Treasured moments

To have a brine-filled basin like Orca, the super-salty fluid has to flow in from somewhere. But where? The published literature on Orca geology suggests that the salt diapirs that donate salt to the deep basin are located on the eastern flank of the central basin. We wanted to find it and better yet, SEE it, and, even better, SAMPLE it!

Salt diapirs are best imagined as pipes or square blocks that move upwards or are pushed up from underlying sediments. The overlying sediments are heavier than the salt and salt is ductile, so it deforms under tensil stress and moves upward, driving salt tectonics and creating diapirs than sometimes breach the sediment surface.

Alvin dive #4699 was tasked with two primary objectives, sampling the sponge gardens and finding a salt diaper where salty-brine was entering the basin. We also had an exceptionally splendid and special opportunity on this dive: to do a radio call with my daughter’s class at the Montessori School in Athens, GA, while sitting in the Alvin 2169m below the sea surface amongst a garden of sponges. Well, that conversation made my day!

But first, a little about the Orca brine and glass sponges. When seawater evaporates, a series of salt crystals precipitate out as a function of their relative solubility at that salinity. The most insoluble salts precipitate first. Anhydrite (image 2), gypsum and halite precipitate from seawater in sequence as it becomes more and more salty. Because there is much more sodium and chloride in seawater than calcium and sulfate, there is more halite (rock salt or sodium chloride) than calcium sulfate (anhydrite or gypsum, both are comprised of calcium and sulfate, but gypsum is hydrated while anhydrite is not).

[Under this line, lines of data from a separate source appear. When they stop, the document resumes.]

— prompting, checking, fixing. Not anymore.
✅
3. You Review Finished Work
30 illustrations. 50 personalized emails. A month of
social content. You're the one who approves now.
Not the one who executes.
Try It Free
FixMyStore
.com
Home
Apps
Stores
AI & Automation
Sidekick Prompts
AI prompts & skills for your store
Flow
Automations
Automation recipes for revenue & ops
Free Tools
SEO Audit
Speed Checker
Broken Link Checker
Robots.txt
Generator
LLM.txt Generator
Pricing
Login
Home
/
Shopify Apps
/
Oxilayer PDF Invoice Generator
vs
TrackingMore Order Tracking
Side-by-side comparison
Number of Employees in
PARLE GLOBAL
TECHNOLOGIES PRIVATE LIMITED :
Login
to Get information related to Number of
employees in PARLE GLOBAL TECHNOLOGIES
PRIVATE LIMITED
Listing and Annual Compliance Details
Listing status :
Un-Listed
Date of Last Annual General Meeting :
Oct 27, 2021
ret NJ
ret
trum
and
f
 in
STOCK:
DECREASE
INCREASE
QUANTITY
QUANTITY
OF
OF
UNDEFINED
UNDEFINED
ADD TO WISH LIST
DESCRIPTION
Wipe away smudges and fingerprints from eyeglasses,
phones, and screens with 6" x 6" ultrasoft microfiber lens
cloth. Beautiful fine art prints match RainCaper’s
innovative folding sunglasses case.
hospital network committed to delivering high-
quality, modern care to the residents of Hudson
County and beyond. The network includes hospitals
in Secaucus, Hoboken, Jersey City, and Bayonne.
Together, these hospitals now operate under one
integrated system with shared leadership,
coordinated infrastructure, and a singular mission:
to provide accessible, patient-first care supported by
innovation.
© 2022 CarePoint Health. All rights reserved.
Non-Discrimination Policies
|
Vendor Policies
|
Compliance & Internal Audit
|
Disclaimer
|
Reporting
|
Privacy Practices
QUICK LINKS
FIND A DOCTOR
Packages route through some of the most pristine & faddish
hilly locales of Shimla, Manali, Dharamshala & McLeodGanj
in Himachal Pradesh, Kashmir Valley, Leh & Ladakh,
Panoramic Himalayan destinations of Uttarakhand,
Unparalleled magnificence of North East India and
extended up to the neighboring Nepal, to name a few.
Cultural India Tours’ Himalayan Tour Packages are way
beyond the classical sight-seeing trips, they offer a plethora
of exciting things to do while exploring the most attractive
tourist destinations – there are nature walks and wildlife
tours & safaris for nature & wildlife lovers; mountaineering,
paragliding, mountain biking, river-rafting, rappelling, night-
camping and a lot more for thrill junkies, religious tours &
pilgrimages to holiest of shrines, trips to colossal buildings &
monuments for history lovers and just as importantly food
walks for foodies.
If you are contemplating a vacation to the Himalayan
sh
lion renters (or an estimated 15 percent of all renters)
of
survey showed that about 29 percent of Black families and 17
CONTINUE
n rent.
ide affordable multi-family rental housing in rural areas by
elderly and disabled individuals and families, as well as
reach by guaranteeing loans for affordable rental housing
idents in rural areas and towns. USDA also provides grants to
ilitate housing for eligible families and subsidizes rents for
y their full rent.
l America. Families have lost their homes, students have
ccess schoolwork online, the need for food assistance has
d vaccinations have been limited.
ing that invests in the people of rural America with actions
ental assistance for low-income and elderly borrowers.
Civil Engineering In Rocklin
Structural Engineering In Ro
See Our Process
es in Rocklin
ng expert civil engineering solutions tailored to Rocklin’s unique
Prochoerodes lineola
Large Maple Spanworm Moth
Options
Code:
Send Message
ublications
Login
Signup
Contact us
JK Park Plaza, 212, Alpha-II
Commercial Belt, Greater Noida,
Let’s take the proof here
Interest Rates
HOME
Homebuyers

The Louann salt deposit, which lies deep beneath the sediments of the Northern Gulf and drives much of the regional geology, formed during the mid-Jurassic, about 165 million years ago. This evaporative deposit is primarily halite but most evaporites usually contain more than one salt. The chemical composition of the deep Orca brine suggests that calcium sulfate contributes to this brine. We suspect this because the brine’s sulfate concentration is elevated significantly above that expected for seawater and an obvious source of the excess sulfate is calcium sulfate dissolution.

Anhydrite can have rose-colored hue (image 2) and if anhydrite is mixed with rhodochrosite (manganese carbonate), it is bright pink (image 3). And, oddly enough, the sediments of central Orca basin are bright pink. Halite can also have a pinkish coloration, but it is most often opaque. So, we believe the “Orca Pink” is derived from calcium sulfate. We set out to test this hypothesis on this dive .

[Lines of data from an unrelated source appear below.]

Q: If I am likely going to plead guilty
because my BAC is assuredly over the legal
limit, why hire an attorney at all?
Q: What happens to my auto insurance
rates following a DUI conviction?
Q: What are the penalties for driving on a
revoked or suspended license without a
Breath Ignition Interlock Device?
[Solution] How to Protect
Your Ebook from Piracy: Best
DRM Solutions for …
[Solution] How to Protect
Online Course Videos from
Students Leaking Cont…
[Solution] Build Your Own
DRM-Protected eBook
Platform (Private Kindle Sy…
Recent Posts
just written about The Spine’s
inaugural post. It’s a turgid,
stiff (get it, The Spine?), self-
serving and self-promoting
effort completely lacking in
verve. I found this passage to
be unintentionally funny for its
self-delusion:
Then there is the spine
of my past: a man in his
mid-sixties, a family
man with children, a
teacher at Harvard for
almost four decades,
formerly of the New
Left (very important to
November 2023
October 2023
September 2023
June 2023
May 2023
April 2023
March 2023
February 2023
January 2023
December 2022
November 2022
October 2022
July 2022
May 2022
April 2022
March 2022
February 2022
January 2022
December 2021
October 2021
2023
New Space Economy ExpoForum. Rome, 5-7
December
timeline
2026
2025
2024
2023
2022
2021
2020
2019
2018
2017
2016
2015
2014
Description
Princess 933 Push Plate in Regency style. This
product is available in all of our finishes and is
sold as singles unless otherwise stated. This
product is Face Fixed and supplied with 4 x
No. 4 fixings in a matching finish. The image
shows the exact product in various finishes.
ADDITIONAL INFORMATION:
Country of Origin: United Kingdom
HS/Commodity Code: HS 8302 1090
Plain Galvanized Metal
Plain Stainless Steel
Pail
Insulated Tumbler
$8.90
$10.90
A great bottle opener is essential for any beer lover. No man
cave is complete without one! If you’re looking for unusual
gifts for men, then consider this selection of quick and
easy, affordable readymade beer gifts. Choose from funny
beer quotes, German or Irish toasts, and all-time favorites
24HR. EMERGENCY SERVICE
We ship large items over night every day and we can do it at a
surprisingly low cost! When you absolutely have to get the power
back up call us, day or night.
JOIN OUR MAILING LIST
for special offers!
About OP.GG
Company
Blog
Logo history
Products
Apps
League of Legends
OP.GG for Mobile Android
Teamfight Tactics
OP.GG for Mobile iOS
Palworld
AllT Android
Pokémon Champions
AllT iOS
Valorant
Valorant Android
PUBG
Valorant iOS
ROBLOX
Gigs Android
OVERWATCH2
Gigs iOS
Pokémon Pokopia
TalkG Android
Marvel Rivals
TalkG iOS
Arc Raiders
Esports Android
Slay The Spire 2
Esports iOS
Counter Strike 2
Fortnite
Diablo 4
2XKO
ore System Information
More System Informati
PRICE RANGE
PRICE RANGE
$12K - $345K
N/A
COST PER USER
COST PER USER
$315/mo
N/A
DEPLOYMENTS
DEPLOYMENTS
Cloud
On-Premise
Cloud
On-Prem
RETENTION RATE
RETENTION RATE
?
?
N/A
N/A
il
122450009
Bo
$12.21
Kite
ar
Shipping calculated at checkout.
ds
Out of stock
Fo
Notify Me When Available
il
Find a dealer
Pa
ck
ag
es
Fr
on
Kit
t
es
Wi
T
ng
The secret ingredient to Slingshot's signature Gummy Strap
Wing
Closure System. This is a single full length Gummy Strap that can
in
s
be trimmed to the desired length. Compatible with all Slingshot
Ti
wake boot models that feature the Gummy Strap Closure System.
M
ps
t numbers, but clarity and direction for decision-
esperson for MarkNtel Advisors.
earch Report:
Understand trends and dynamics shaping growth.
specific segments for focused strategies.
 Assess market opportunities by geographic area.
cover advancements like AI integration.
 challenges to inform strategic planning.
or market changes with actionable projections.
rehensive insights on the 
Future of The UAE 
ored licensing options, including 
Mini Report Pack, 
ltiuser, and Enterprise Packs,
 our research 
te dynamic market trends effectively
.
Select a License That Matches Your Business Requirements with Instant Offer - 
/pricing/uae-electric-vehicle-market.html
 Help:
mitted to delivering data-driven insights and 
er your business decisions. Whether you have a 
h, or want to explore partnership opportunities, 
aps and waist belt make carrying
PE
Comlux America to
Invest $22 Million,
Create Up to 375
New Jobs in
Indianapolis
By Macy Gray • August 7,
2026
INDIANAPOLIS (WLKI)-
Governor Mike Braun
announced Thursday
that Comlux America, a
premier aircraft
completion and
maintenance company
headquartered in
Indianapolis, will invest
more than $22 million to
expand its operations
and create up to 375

As the Alvin descended into the Orca Deep, I was nervous and excited. I had spent literally hours the evening before poring over geological maps of the central basin attempting to pick a spot where a diaper would arise from the basin bottom, allowing us access to sample it. This is not straightforward because the basin floor is around 2200m deep but the Alvin, even loaded with extra weights, can only reach a depth of 2198m in the brine. This is because the brine is so dense – and the Alvin so buoyant – that the Alvin literally comes to a stop and floats along the surface when it reaches the neutral density point. So, my job was to find a spot where a diapir breached the depth where we could sample, around 2190m. Talk about finding a needle in a haystack. After five hours, I finally picked my point, 26º 56.22N and 91º 16.97W. I crossed my fingers and hoped this spot would be a lucky one.

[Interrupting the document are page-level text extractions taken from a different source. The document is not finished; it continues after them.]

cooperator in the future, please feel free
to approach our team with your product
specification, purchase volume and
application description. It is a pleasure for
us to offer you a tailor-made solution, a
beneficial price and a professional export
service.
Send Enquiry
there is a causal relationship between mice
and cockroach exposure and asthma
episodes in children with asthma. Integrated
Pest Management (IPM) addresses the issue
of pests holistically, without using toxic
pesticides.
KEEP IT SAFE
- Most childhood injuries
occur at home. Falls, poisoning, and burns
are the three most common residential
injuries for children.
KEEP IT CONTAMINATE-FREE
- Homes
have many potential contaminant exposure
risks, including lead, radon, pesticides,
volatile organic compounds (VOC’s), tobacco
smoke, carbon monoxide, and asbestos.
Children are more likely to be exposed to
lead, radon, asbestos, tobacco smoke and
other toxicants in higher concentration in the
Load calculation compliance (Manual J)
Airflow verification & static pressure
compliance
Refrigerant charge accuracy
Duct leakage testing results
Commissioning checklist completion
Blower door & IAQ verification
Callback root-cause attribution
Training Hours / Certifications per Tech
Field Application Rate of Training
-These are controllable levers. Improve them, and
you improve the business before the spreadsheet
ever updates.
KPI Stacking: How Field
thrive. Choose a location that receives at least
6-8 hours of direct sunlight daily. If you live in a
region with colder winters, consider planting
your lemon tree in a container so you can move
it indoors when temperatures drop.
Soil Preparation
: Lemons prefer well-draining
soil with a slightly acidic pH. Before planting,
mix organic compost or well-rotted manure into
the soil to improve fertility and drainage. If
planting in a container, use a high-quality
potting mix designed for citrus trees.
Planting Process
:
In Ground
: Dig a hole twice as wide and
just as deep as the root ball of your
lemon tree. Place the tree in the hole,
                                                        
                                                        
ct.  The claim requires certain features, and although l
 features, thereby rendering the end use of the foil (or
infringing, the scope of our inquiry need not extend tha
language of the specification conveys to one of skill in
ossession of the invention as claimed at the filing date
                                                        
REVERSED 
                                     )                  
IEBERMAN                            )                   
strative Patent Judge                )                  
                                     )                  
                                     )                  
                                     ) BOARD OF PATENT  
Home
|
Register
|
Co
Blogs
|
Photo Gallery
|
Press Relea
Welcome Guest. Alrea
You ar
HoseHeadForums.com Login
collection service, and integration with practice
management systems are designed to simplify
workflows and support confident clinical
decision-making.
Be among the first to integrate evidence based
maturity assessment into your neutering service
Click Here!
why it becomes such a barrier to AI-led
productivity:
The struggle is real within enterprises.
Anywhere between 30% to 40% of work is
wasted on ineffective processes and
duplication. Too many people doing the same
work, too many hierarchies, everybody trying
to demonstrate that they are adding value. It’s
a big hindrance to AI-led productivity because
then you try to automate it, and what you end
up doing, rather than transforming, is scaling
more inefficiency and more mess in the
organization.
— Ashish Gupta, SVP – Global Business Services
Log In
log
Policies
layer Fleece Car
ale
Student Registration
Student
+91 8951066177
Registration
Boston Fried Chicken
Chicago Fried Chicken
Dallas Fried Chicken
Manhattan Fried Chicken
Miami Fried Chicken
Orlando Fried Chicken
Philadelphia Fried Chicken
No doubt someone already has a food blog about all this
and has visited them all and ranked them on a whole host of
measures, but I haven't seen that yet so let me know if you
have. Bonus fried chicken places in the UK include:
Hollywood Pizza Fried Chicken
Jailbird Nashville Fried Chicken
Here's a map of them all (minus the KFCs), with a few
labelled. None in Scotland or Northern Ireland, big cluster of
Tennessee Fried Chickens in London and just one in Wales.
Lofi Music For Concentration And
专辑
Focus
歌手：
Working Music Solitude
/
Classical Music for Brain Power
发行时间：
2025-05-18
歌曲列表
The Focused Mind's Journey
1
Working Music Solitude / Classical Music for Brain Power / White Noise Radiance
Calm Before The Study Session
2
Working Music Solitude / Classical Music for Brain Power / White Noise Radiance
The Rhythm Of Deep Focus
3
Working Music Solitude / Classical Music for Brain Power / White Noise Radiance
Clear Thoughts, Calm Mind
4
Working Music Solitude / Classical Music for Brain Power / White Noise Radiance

When we reached our cruising depth, 2188m, we punched in a heading to the E, heading towards what I hoped would be the land of salt fingers reaching up from the seafloor. Around 45 minutes later – and after much hand wringing on my part – I spotted the first one. Wow. There it was, a diapir. Well, it looked like what I thought a diapir would look like, though it was deeper than I expected.

Nonetheless, there it was, poking up through the brine haze and we gently nudged into it creating one big mess of brine fog. Since we had no idea the size of the feature – it literally rose up in front us giving us little reaction time – we had to get a little lighter to get out of the fog (image-4). Luckily the top of the feature was at about 2185m so we went up and sat on top of it to have a look. There, we saw a spectacular garden of glass sponges (image-5).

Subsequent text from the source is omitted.